Docker Compose Login Fails with 500 After Reboot
This runbook captures the recurring auth failures we see right after bringing the Docker Compose stack up on a freshly rebooted dev host.
What Happens
- Proton generates fresh 2048-bit DH params on startup and binds HTTPS ports only after that work finishes.
- While Proton is still generating, core continuously restarts because the
migrations cannot reach Proton on
:9440. - The web UI and Kong are up, but every
/auth/login(and the JWKS fetch) hits core while it is still restarting, resulting in HTTP 500 responses.
How to Recognize It
docker compose psshowsserviceradar-protonasunhealthyandserviceradar-corestuck inhealth: starting.docker compose logs core | tailcontains lines like:Fatal error: database error: failed to run database migrations:
failed to create migrations table: dial tcp 172.18.0.7:9440:
connect: connection refuseddocker compose logs proton --tail 20is stuck on:[Proton Init] Generating DH parameters (this may take a few minutes for security)...
Mitigation
- The
proton-init.shentrypoint now caches the generated DH params under/var/lib/proton/dhparam.pem, so you only pay the cost once per volume. Make sure your compose stack is up to date:The first start may take 6–10 minutes while the params are created; after that, restarts reuse the cached file and come up immediately.docker compose up -d proton - While waiting, you can watch for the container to flip to
healthy:docker compose ps proton core - Once Proton is healthy, core finishes migrations on the next attempt and the login endpoint starts returning 200s. No manual restarts are required.
UI Port Reminder
By default the compose nginx binds to host port 80. If the port is already
occupied on your host, either stop the conflicting service or set
SERVICERADAR_HTTP_PORT=<alternate> before running docker compose up.

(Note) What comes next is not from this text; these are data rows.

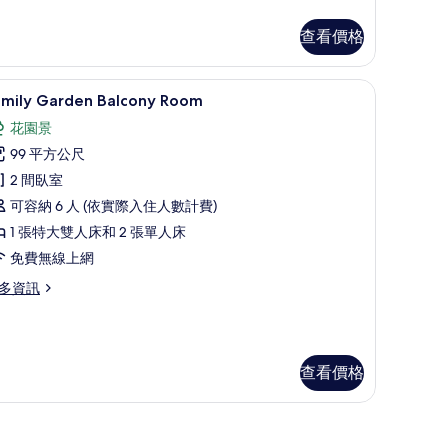
的
查看價格
所
有
Family Garden Balcony Room | 花園景
顯
相
7
amily Garden Balcony Room
示
片
花園景
amily
99 平方公尺
arden
2 間臥室
alcony
可容納 6 人 (依實際入住人數計費)
oom
的
1 張特大雙人床和 2 張單人床
所
免費無線上網
有
多資訊
相
mily
片
arden
lcony
查看價格
oom
低過敏寢具、羽絨被、迷你吧、客房內保險箱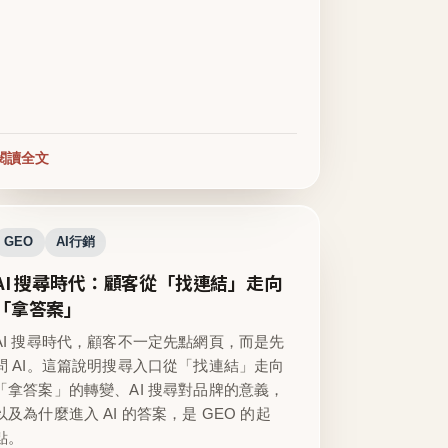
閱讀全文
GEO
AI行銷
AI 搜尋時代：顧客從「找連結」走向
「拿答案」
AI 搜尋時代，顧客不一定先點網頁，而是先
問 AI。這篇說明搜尋入口從「找連結」走向
「拿答案」的轉變、AI 搜尋對品牌的意義，
以及為什麼進入 AI 的答案，是 GEO 的起
點。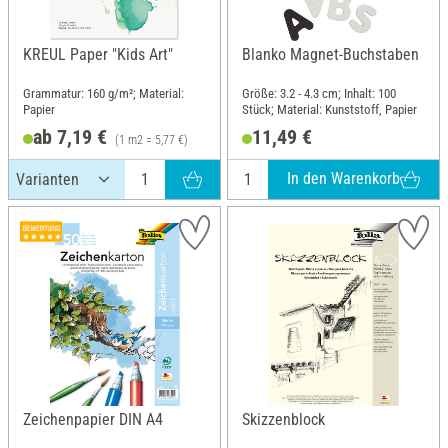
KREUL Paper "Kids Art"
Blanko Magnet-Buchstaben
Grammatur: 160 g/m²; Material:
Größe: 3.2 - 4.3 cm; Inhalt: 100
Papier
Stück; Material: Kunststoff, Papier
ab 7,19 €
11,49 €
(1 m2 = 5,77 €)
In den Warenkorb
Zeichenpapier DIN A4
Skizzenblock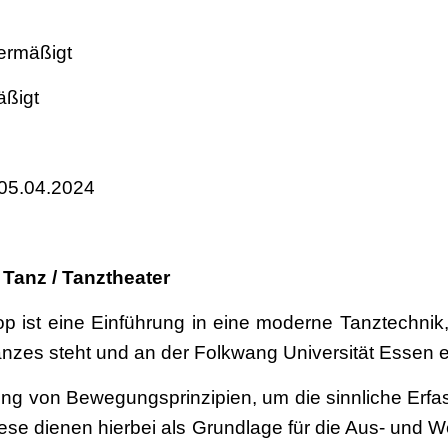
 ermäßigt
äßigt
 05.04.2024
Tanz / Tanztheater
 ist eine Einführung in eine moderne Tanztechnik, 
zes steht und an der Folkwang Universität Essen e
lung von Bewegungsprinzipien, um die sinnliche Er
iese dienen hierbei als Grundlage für die Aus- und W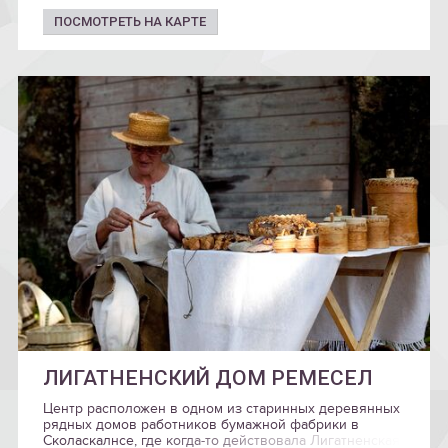
ПОСМОТРЕТЬ НА КАРТЕ
ЛИГАТНЕНСКИЙ ДОМ РЕМЕСЕЛ
Центр расположен в одном из старинных деревянных
рядных домов работников бумажной фабрики в
Сколаскалнсе, где когда-то действовала Лигатненская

The common culprit is the distro’s own nginx service; disable it once and the
stack will reuse port 80 every boot:
sudo systemctl disable --now nginx
docker compose up -d nginx
Longer-Term Fix Ideas
- Teach the Proton entrypoint to reuse DH params stored in the shared
cert-datavolume so every restart does not regenerate them. - Consider precomputing the DH params as part of the image build to shorten the first-boot delay.
- Update the web UI to surface a clearer “core still starting” banner instead of surfacing raw 500 errors during the warm-up window.